We anticipate total supermarket square footage growth of 2% before acquisitions and operational closings, with an emphasis on our large, fast-growing markets. We expect to make a cash contribution of approximately $125 million to the company-sponsored retirement plans, a reduction of about $25 million from fiscal 2006.

We forecast that our tax rate for fiscal 2007 will be approximately 38%, excluding the effects from the interpretation of FASB Interpretation Number 48, Accounting for Uncertainties in Income Taxes.

As you know, we have several labor negotiations this year covering store associates in Southern California, Cincinnati, Detroit, Houston, Memphis, Toledo, Seattle and West Virginia. Negotiations this year will be challenging, as we must have competitive cost structures in each market, while meeting our associate needs for good wages and affordable healthcare.

Now I would like to turn it back over to Dave for some closing remarks.

David Dillon

Thanks, Rodney. We are very pleased with the results for our fourth quarter and fiscal 2006. As Rodney discussed, our fiscal 2006 results compared favorably to each of the objectives we outlined for you at the beginning of 2006.

We made significant strides in several key areas. We grew our average market share by 65 basis points despite intense competition; we showed even stronger growth in markets where we compete directly with supercenters. These gains clearly show our plan is working. We continue to balance operating cost reductions with investments aimed at improving our customers' overall shopping experience in all aspects, including service, product quality and selection and value. Keeping our efforts focused on each and every customer is so important as we continue to face competitive challenges on all fronts.

We believe we have the right approach to uniquely meeting the diverse needs of today's shoppers, and we have the talented people to do so in 2007 and beyond. Now, we'd be happy to take your questions.

Question-and-Answer Session

Operator

(Operator Instructions) Your first question comes from John Heinbockel - Goldman Sachs.

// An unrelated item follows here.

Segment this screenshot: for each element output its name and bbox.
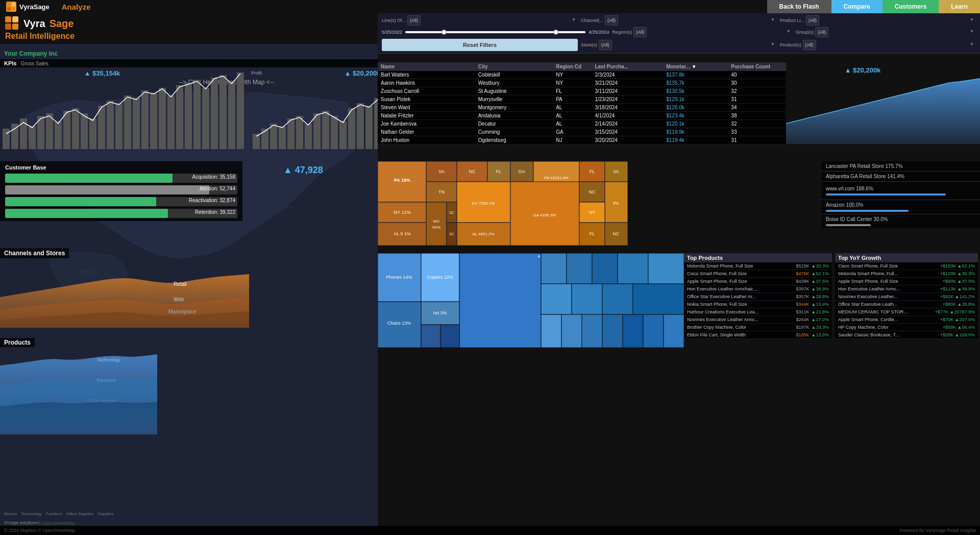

John Heinbockel - Goldman Sachs

Can you guys talk to the performance of remodels this past year versus the year before or the year before that? Is the performance in terms of comp lift and related margin, is that getting a lot better?

Rodney McMullen

If you look at their performance they continue to be reasonably good. It would not be appreciably better this year than the last two years, but we are doing a few additional remodels in '06 than what we did in '05 and '04.

As you know, when you look toward '07, our intent would be to increase the number of remodels even higher than what we did in '06.

David Dillon

John, you can tell we're pretty bullish on what our remodels do for us. But that has been true now for several years.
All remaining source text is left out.